Keurig Dr Pepper Inc. (KDP) Tops Q1 EPS by 2c, Revenues Miss; Offers FY19 EPS Guidance
Keurig Dr Pepper Inc. (NYSE: KDP) reported Q1 EPS of $0.25, $0.02 better than the analyst estimate of $0.23. Revenue for the quarter came in at $2.5 billion versus the consensus estimate of $2.54 billion.
Commenting on the quarter, Keurig Dr Pepper Chairman and CEO Bob Gamgort stated, "Our first quarter results represent a good start to the year, with strong EPS delivery and all four segments registering underlying net sales growth. In addition, our in-market performance was also solid, as we grew retail dollar consumption across the majority of our portfolio and held or grew market share in nearly all categories. Our cash flow generation remains strong and we continue to reduce debt in line with our deleveraging targets. We remain confident in our targets for 2019 and our long-term value creation framework."
GUIDANCE:
Keurig Dr Pepper Inc. sees FY2019 EPS of $1.20-$1.22, versus the consensus of $1.21.

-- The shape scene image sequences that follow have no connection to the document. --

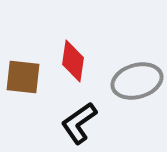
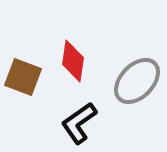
brown square: rotated 15 degrees clockwise
gray ellipse: rotated 30 degrees counterclockwise
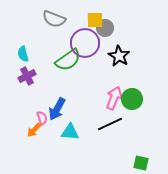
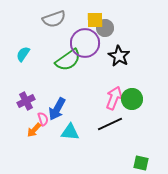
gray semicircle: rotated 40 degrees counterclockwise
cyan semicircle: rotated 49 degrees clockwise
purple cross: moved 1 px left, 25 px down
pink semicircle: moved 1 px right, 1 px down
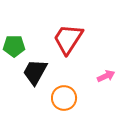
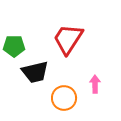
black trapezoid: rotated 132 degrees counterclockwise
pink arrow: moved 11 px left, 8 px down; rotated 66 degrees counterclockwise
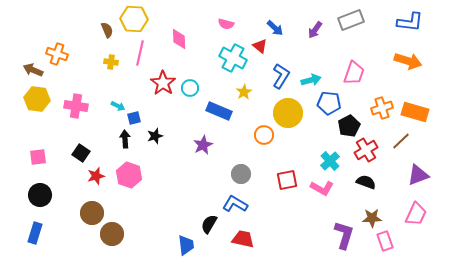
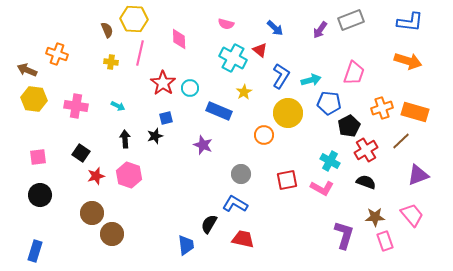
purple arrow at (315, 30): moved 5 px right
red triangle at (260, 46): moved 4 px down
brown arrow at (33, 70): moved 6 px left
yellow hexagon at (37, 99): moved 3 px left
blue square at (134, 118): moved 32 px right
purple star at (203, 145): rotated 24 degrees counterclockwise
cyan cross at (330, 161): rotated 18 degrees counterclockwise
pink trapezoid at (416, 214): moved 4 px left, 1 px down; rotated 65 degrees counterclockwise
brown star at (372, 218): moved 3 px right, 1 px up
blue rectangle at (35, 233): moved 18 px down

Supporting this guidance are the following unchanged expectations:
- Adjusted diluted EPS growth in 2019 in the range of 15% to 17%
- Net sales growth of approximately 2%, consistent with the Company's long-term merger target of 2-3%, which incorporates an approximate 100 bps unfavorable impact from the changes in the Allied Brands portfolio.
- Merger synergies of $200 million in 2019, consistent with the Company's long-term merger target for $200 million per year over the 2019-2021 period.
- Other expense, net is expected to approximate $30 million of expense in 2019 and assumes no gains related to changes in the Allied Brands portfolio.
- Adjusted interest expense is expected to be in the range of $570 million to $590 million, reflecting ongoing deleveraging and the continued benefit of unwinding interest rate swap contracts.
- The Adjusted effective tax rate is expected to be in the range of 25.0% to 25.5%.
- Diluted weighted average shares outstanding are estimated to be approximately 1,420 million.
- The Company continues to expect significant cash flow generation and rapid deleveraging, with a targeted leverage ratio below 3.0x in two to three years from the July 2018 closing of the merger.